Records from a data source:
▼
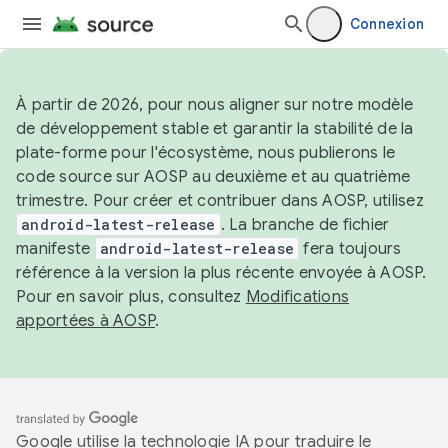
Connexion
À partir de 2026, pour nous aligner sur notre modèle
de développement stable et garantir la stabilité de la
plate-forme pour l'écosystème, nous publierons le
code source sur AOSP au deuxième et au quatrième
trimestre. Pour créer et contribuer dans AOSP, utilisez
android-latest-release
. La branche de fichier
manifeste
android-latest-release
fera toujours
référence à la version la plus récente envoyée à AOSP.
Pour en savoir plus, consultez
Modifications
apportées à AOSP
.
Google utilise la technologie IA pour traduire le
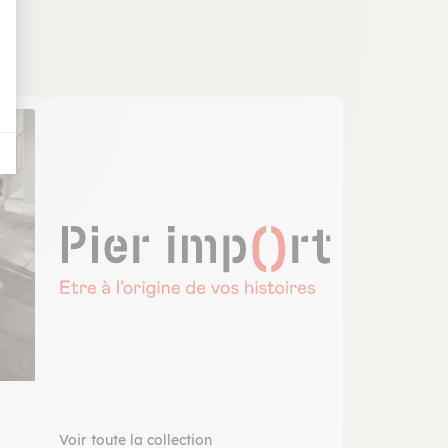
Voir toute la collection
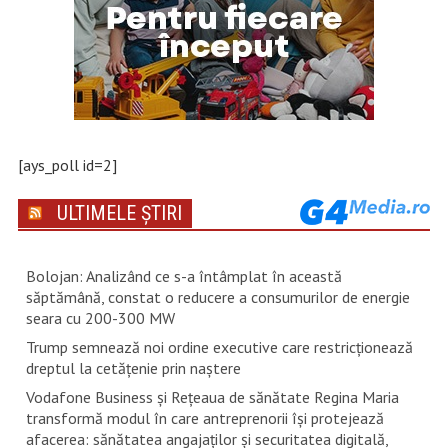
[ays_poll id=2]
ULTIMELE ȘTIRI
Bolojan: Analizând ce s-a întâmplat în această
săptămână, constat o reducere a consumurilor de energie
seara cu 200-300 MW
Trump semnează noi ordine executive care restricţionează
dreptul la cetăţenie prin naştere
Vodafone Business și Rețeaua de sănătate Regina Maria
transformă modul în care antreprenorii își protejează
afacerea: sănătatea angajaților și securitatea digitală,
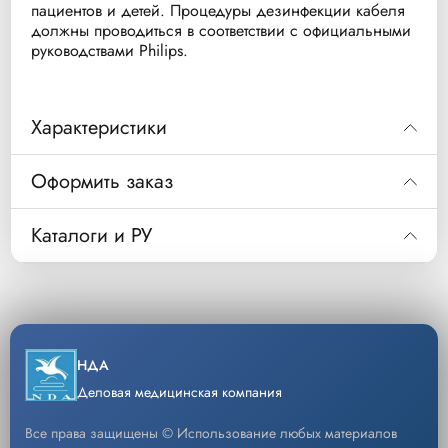
пациентов и детей. Процедуры дезинфекции кабеля
должны проводиться в соответствии с официальными
руководствами Philips.
Характеристики
Артикул производителя
989803172221
Оформить заказ
(MPN)
Код
989803172221
Кабель телеметрии ЭКГ (Telemetry
Каталоги и РУ
Тип изделия
ECG Trunk Cable)
Магистральный ЭКГ кабель для телеметрии,
Описание
Длина кабеля
длина – 2.7 м
2.7 метра (270 см)
Скачать каталог
Поддерживаемое
3, 5 или 6
Уп/шт.
1
количество отведений
−
+
НДА
Кол-во
Добавить
Тип разъема
12-контактный (12-pin)
Деловая медицинская компания
Цветовая кодировка
AAMI / IEC (универсальная)
Все права защищены © Использование любых материалов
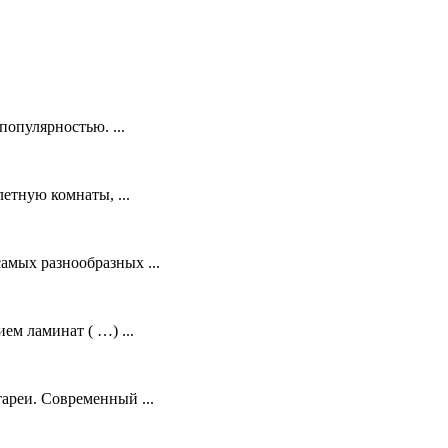
опулярностью. ...
етную комнаты, ...
амых разнообразных ...
м ламинат ( …) ...
ареи. Современный ...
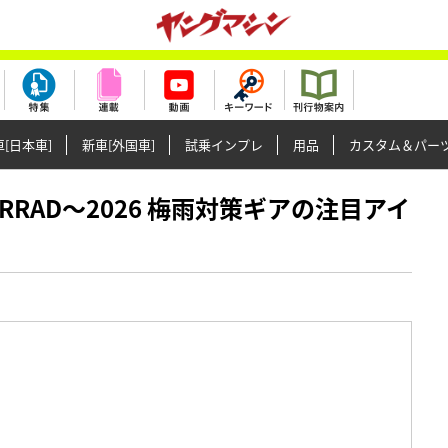
[日本車]
新車[外国車]
試乗インプレ
用品
カスタム＆パー
MOTORRAD〜2026 梅雨対策ギアの注目アイ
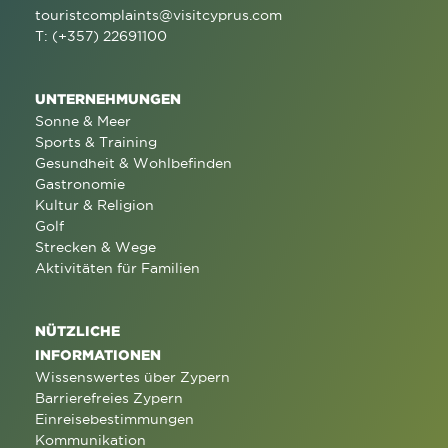
touristcomplaints@visitcyprus.com
T: (+357) 22691100
UNTERNEHMUNGEN
Sonne & Meer
Sports & Training
Gesundheit & Wohlbefinden
Gastronomie
Kultur & Religion
Golf
Strecken & Wege
Aktivitäten für Familien
NÜTZLICHE
INFORMATIONEN
Wissenswertes über Zypern
Barrierefreies Zypern
Einreisebestimmungen
Kommunikation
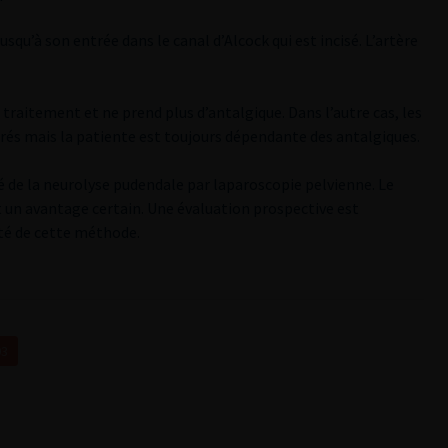
jusqu’à son entrée dans le canal d’Alcock qui est incisé. L’artère
traitement et ne prend plus d’antalgique. Dans l’autre cas, les
s mais la patiente est toujours dépendante des antalgiques.
é de la neurolyse pudendale par laparoscopie pelvienne. Le
t un avantage certain. Une évaluation prospective est
ité de cette méthode.
03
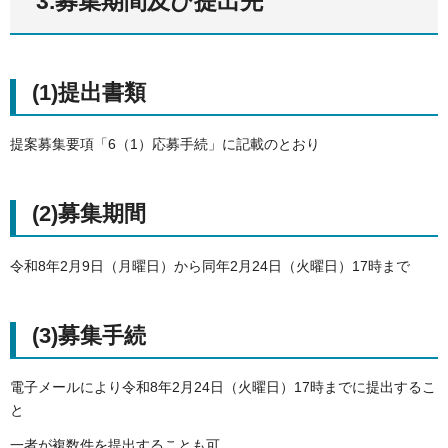
3.募集期間及び提出先
(1)提出書類
提案募集要項「6（1）応募手続」に記載のとおり
(2)募集期間
令和8年2月9日（月曜日）から同年2月24日（火曜日）17時まで
(3)募集手続
電子メールにより令和8年2月24日（火曜日）17時までに提出するこ
と
一者が複数件を提出することも可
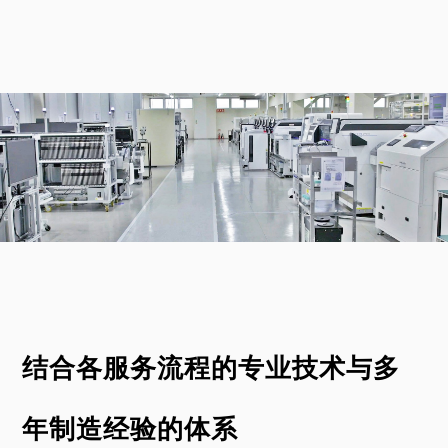
结合各服务流程的专业技术与多
年制造经验的体系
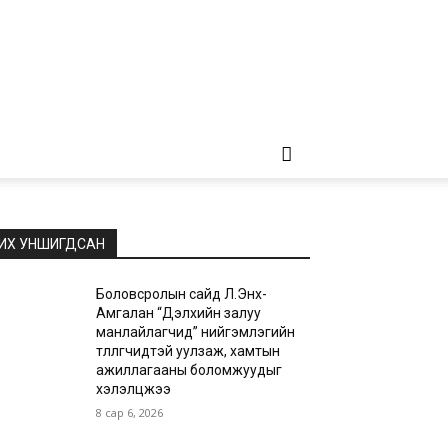
ИХ УНШИГДСАН
Боловсролын сайд Л.Энх-
Амгалан “Дэлхийн залуу
манлайлагчид” нийгэмлэгийн
төлөөлөгчидтэй уулзаж, хамтын
ажиллагааны боломжуудыг
хэлэлцжээ
8 сар 6, 2026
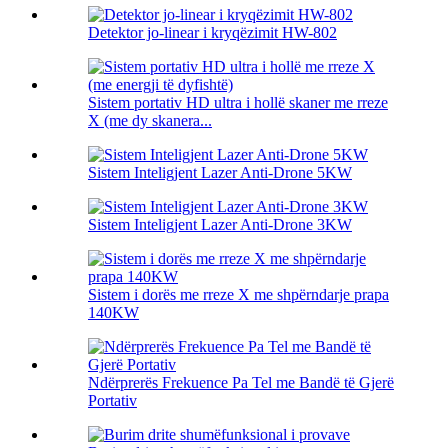
Detektor jo-linear i kryqëzimit HW-802
Sistem portativ HD ultra i hollë skaner me rreze
X (me dy skanera...
Sistem Inteligjent Lazer Anti-Drone 5KW
Sistem Inteligjent Lazer Anti-Drone 3KW
Sistem i dorës me rreze X me shpërndarje prapa
140KW
Ndërprerës Frekuence Pa Tel me Bandë të Gjerë
Portativ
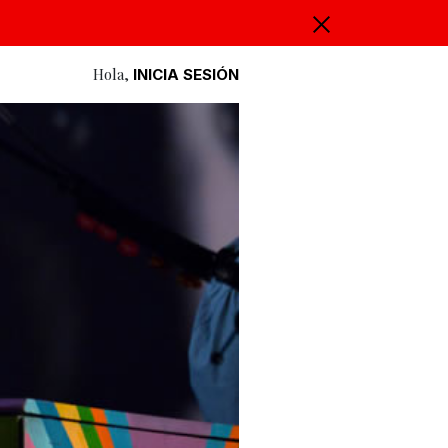
Hola,
INICIA SESIÓN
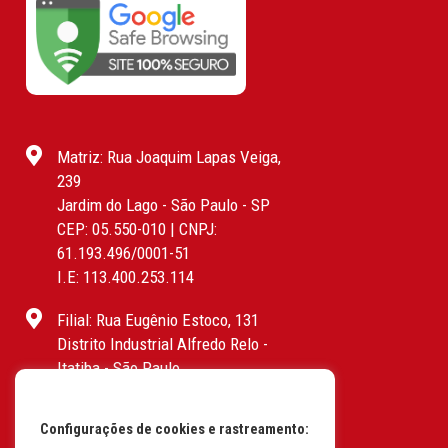
Matriz: Rua Joaquim Lapas Veiga,
239
Jardim do Lago - São Paulo - SP
CEP: 05.550-010 | CNPJ:
61.193.496/0001-51
I.E: 113.400.253.114
Filial: Rua Eugênio Estoco, 131
Distrito Industrial Alfredo Relo -
Itatiba - São Paulo
CEP: 13255-415 | CNPJ:
61.193.496/0017-19
Configurações de cookies e rastreamento:
I.E: 382.096.357.1147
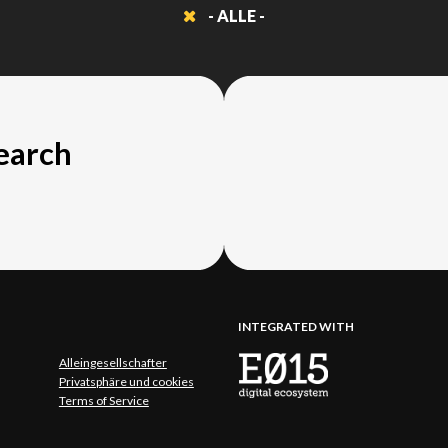
- ALLE -
search
INTEGRATED WITH
Alleingesellschafter
Privatsphäre und cookies
Terms of Service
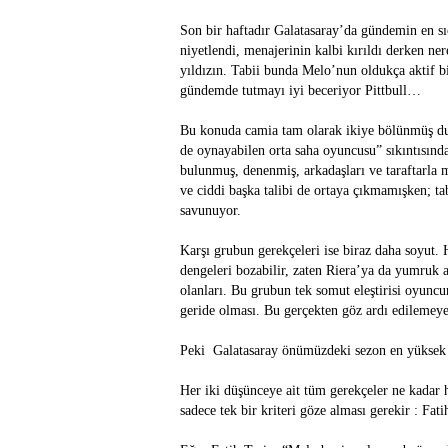
Son bir haftadır Galatasaray’da gündemin en sı
niyetlendi, menajerinin kalbi kırıldı derken nere
yıldızın. Tabii bunda Melo’nun oldukça aktif bi
gündemde tutmayı iyi beceriyor Pittbull…
Bu konuda camia tam olarak ikiye bölünmüş du
de oynayabilen orta saha oyuncusu” sıkıntısında
bulunmuş, denenmiş, arkadaşları ve taraftarla
ve ciddi başka talibi de ortaya çıkmamışken; ta
savunuyor.
Karşı grubun gerekçeleri ise biraz daha soyut. 
dengeleri bozabilir, zaten Riera’ya da yumruk at
olanları. Bu grubun tek somut eleştirisi oyuncu
geride olması. Bu gerçekten göz ardı edilemeye
Peki Galatasaray önümüzdeki sezon en yüksek v
Her iki düşünceye ait tüm gerekçeler ne kadar 
sadece tek bir kriteri göze alması gerekir : Fa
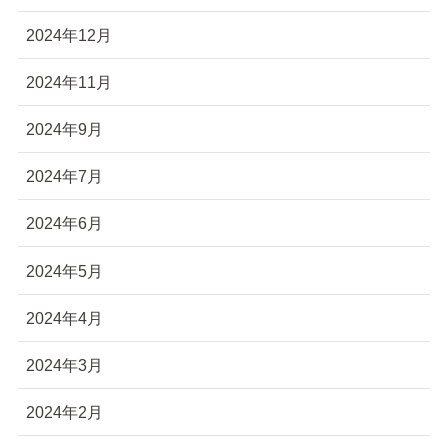
2024年12月
2024年11月
2024年9月
2024年7月
2024年6月
2024年5月
2024年4月
2024年3月
2024年2月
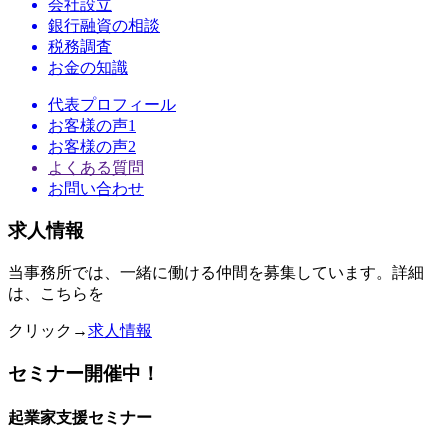
会社設立
銀行融資の相談
税務調査
お金の知識
代表プロフィール
お客様の声1
お客様の声2
よくある質問
お問い合わせ
求人情報
当事務所では、一緒に働ける仲間を募集しています。詳細
は、こちらを
クリック→
求人情報
セミナー開催中！
起業家支援セミナー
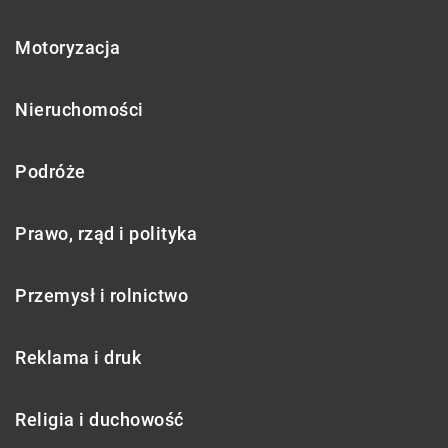
Motoryzacja
Nieruchomości
Podróże
Prawo, rząd i polityka
Przemysł i rolnictwo
Reklama i druk
Religia i duchowość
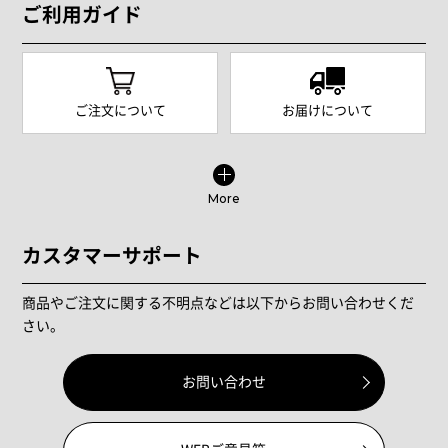
ご利用ガイド
ご注文について
お届けについて
More
カスタマーサポート
商品やご注文に関する不明点などは以下からお問い合わせくだ
さい。
お問い合わせ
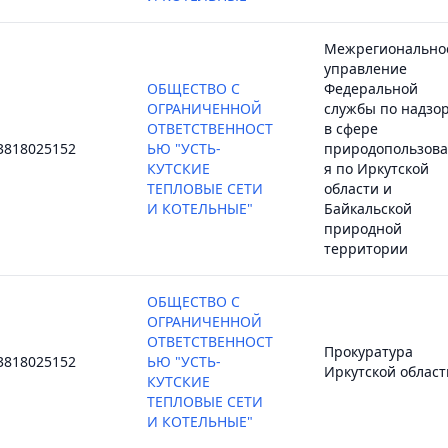
Межрегионально
управление
ОБЩЕСТВО С
Федеральной
ОГРАНИЧЕННОЙ
службы по надзо
ОТВЕТСТВЕННОСТ
в сфере
3818025152
ЬЮ "УСТЬ-
природопользов
КУТСКИЕ
я по Иркутской
ТЕПЛОВЫЕ СЕТИ
области и
И КОТЕЛЬНЫЕ"
Байкальской
природной
территории
ОБЩЕСТВО С
ОГРАНИЧЕННОЙ
ОТВЕТСТВЕННОСТ
Прокуратура
3818025152
ЬЮ "УСТЬ-
Иркутской област
КУТСКИЕ
ТЕПЛОВЫЕ СЕТИ
И КОТЕЛЬНЫЕ"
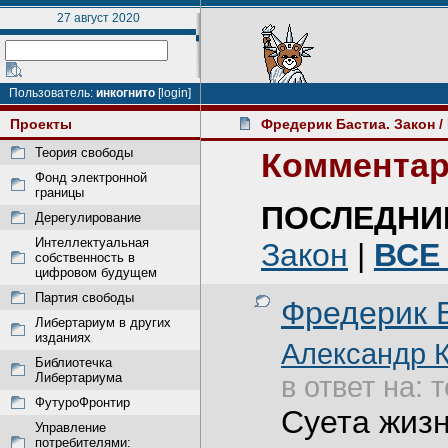
27 август 2020
Пользователь:
инкогнито
[login]
Проекты
Фредерик Бастиа. Закон
/
Теория свободы
Комментар
Фонд электронной
границы
ПОСЛЕДНИ
Дерегулирование
Интеллектуальная
Закон
|
ВСЕ
собственность в
цифровом будущем
Партия свободы
Фредерик Б
Либертариум в других
изданиях
Александр 
Библиотечка
Либертариума
в ответ на: 
ФутуроФронтир
Суета жиз
Управление
потребителями:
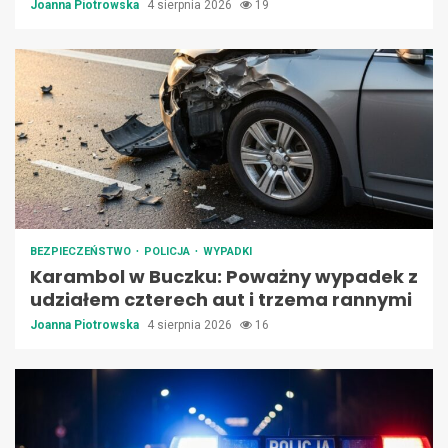
Joanna Piotrowska
4 sierpnia 2026
19
BEZPIECZEŃSTWO
POLICJA
WYPADKI
Karambol w Buczku: Poważny wypadek z
udziałem czterech aut i trzema rannymi
Joanna Piotrowska
4 sierpnia 2026
16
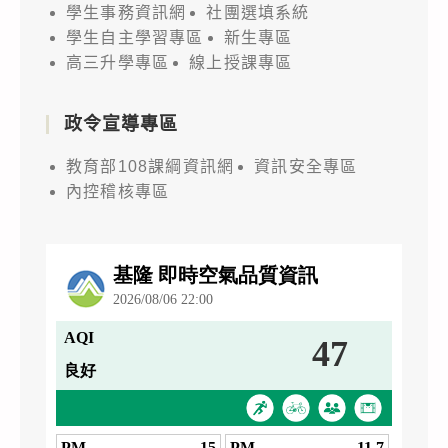
學生事務資訊網
社團選填系統
學生自主學習專區
新生專區
高三升學專區
線上授課專區
政令宣導專區
教育部108課綱資訊網
資訊安全專區
內控稽核專區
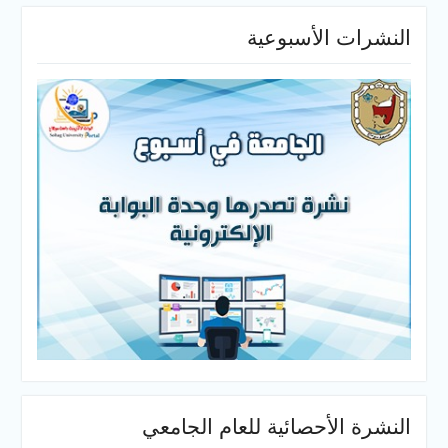
النشرات الأسبوعية
النشرة الأحصائية للعام الجامعي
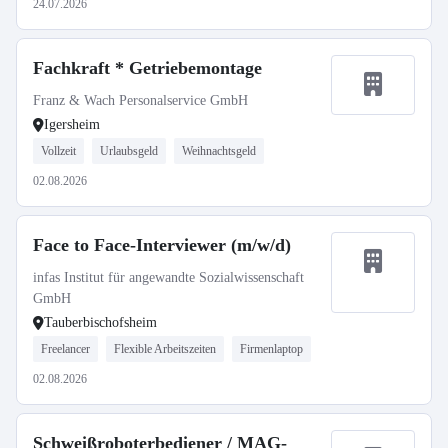
24.07.2026
Fachkraft * Getriebemontage
Franz & Wach Personalservice GmbH
Igersheim
Vollzeit
Urlaubsgeld
Weihnachtsgeld
02.08.2026
Face to Face-Interviewer (m/w/d)
infas Institut für angewandte Sozialwissenschaft
GmbH
Tauberbischofsheim
Freelancer
Flexible Arbeitszeiten
Firmenlaptop
02.08.2026
Schweißroboterbediener / MAG-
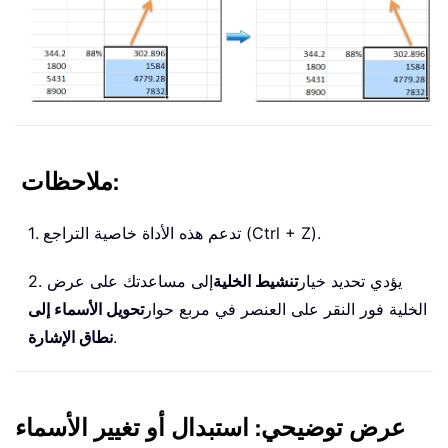
ملاحظات:
1. تدعم هذه الأداة خاصية التراجع (Ctrl + Z).
2. يؤدي تحديد خيار
تنشيط الخلية
إلى مساعدتك على عرض
الخلية فور النقر على العنصر في مربع حوار
تحويل الأسماء إلى
.
نطاق الإشارة
عرض توضيحي: استبدال أو تغيير الأسماء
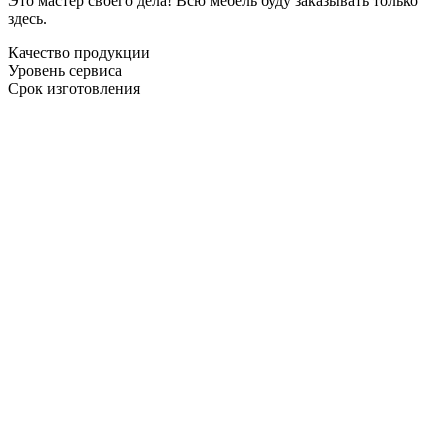
Это мастер своего дела! Всю мебель буду заказывать только
здесь.
Качество продукции
Уровень сервиса
Срок изготовления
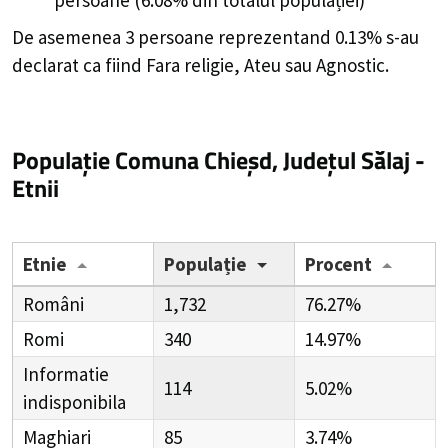
De asemenea 3 persoane reprezentand 0.13% s-au
declarat ca fiind Fara religie, Ateu sau Agnostic.
Populație Comuna Chieșd, Județul Sălaj -
Etnii
Etnie
Populație
Procent
Români
1,732
76.27%
Romi
340
14.97%
Informatie
114
5.02%
indisponibila
Maghiari
85
3.74%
▲
PROBLEM TO WORK ON: Above are the records; please give again, exactly and in full, only the lines that run from the line with "етную комнаты, ..." through the line with "CEP: 05.550-010 |", with no pictures.

TASK RESULT:
етную комнаты, ...
амых разнообразных ...
м ламинат ( …) ...
ареи. Современный ...
[日本車]
新車[外国車]
試乗インプレ
用品
カスタム＆パー
MOTORRAD〜2026 梅雨対策ギアの注目アイ
touristcomplaints@visitcyprus.com
T: (+357) 22691100
UNTERNEHMUNGEN
Sonne & Meer
Sports & Training
Gesundheit & Wohlbefinden
Gastronomie
Kultur & Religion
Golf
Strecken & Wege
Aktivitäten für Familien
NÜTZLICHE
INFORMATIONEN
Wissenswertes über Zypern
Barrierefreies Zypern
Einreisebestimmungen
Kommunikation
jusqu’à son entrée dans le canal d’Alcock qui est incisé. L’artère
traitement et ne prend plus d’antalgique. Dans l’autre cas, les
s mais la patiente est toujours dépendante des antalgiques.
é de la neurolyse pudendale par laparoscopie pelvienne. Le
t un avantage certain. Une évaluation prospective est
ité de cette méthode.
03
3.募集期間及び提出先
(1)提出書類
提案募集要項「6（1）応募手続」に記載のとおり
(2)募集期間
令和8年2月9日（月曜日）から同年2月24日（火曜日）17時まで
(3)募集手続
電子メールにより令和8年2月24日（火曜日）17時までに提出するこ
と
一者が複数件を提出することも可
结合各服务流程的专业技术与多
年制造经验的体系
ИХ УНШИГДСАН
Боловсролын сайд Л.Энх-
Амгалан “Дэлхийн залуу
манлайлагчид” нийгэмлэгийн
төлөөлөгчидтэй уулзаж, хамтын
ажиллагааны боломжуудыг
хэлэлцжээ
8 сар 6, 2026
Detektor jo-linear i kryqëzimit HW-802
Sistem portativ HD ultra i hollë skaner me rreze
X (me dy skanera...
Sistem Inteligjent Lazer Anti-Drone 5KW
Sistem Inteligjent Lazer Anti-Drone 3KW
Sistem i dorës me rreze X me shpërndarje prapa
140KW
Ndërprerës Frekuence Pa Tel me Bandë të Gjerë
Portativ
Hola,
INICIA SESIÓN
Matriz: Rua Joaquim Lapas Veiga,
239
Jardim do Lago - São Paulo - SP
CEP: 05.550-010 | CNPJ:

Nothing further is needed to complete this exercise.